The Zen Philosopher
Once upon a time, there was a famous Western philosopher who went to Japan so that he could meet and study with an old and renowned Zen master. The famous philosopher had studied Zen philosophy extensively and felt he would be able to converse easily with the master, perhaps even adding to his insights just as the professor had done with his many graduate students.
On meeting the diminutive master, the philosopher was slightly unsettled by the bright, piercing eyes that gazed at him from a smiling wizened face.
He was welcomed by the little old gentlemen into a simply furnished apartment and invited to sit on a mat before a low table, where the tea was being prepared.
The philosopher collected himself, thinking, “I am a highly educated, respected individual in the world of philosophy. How can this self-taught country teacher have any advantage over me?” And with that comforting realization, he sat before the low tea table as the Zen master spoke to him in a low, light voice:
“Yes, please,” replied the philosopher, and he held out his cup.

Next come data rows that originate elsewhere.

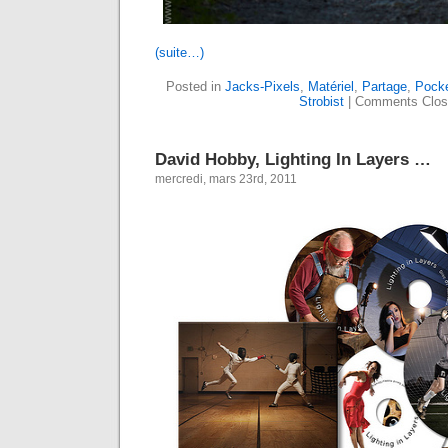
(suite…)
Posted in
Jacks-Pixels
,
Matériel
,
Partage
,
Pocke
Strobist
|
Comments Clos
David Hobby, Lighting In Layers …
mercredi, mars 23rd, 2011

The master tilted the delicate teapot until its steaming amber contents flowed into the philosopher’s cup. Slowly, the cup filled until it was nearly to the very top. The philosopher almost spoke, then restrained himself out of politeness. But the tea reached the brim of the cup and flowed over onto the table as the little old man placidly kept pouring.
“But,” blurted the philosopher, “the cup is FULL! You can’t put anymore in.”
“Yes,” smiled the old gentleman, “It is difficult to add anything new into this cup, without first emptying it.” With a small, wry smile on his face, he looked back sharply at the philosopher.
Our western professor suddenly realized that he was the full cup, and until he emptied himself of his preconceptions, he would learn nothing.
So in silence, the philosopher sipped his tea…and waited.